(Records from a data source)
★ ★ ★ ★ ★

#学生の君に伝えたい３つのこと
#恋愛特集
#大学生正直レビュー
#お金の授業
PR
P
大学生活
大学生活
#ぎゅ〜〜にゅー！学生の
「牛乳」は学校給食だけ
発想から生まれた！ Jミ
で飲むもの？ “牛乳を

★ ★ ★ ★ ★

Once the records end, copy them all again exactly.

### [Task output]
#学生の君に伝えたい３つのこと
#恋愛特集
#大学生正直レビュー
#お金の授業
PR
P
大学生活
大学生活
#ぎゅ〜〜にゅー！学生の
「牛乳」は学校給食だけ
発想から生まれた！ Jミ
で飲むもの？ “牛乳を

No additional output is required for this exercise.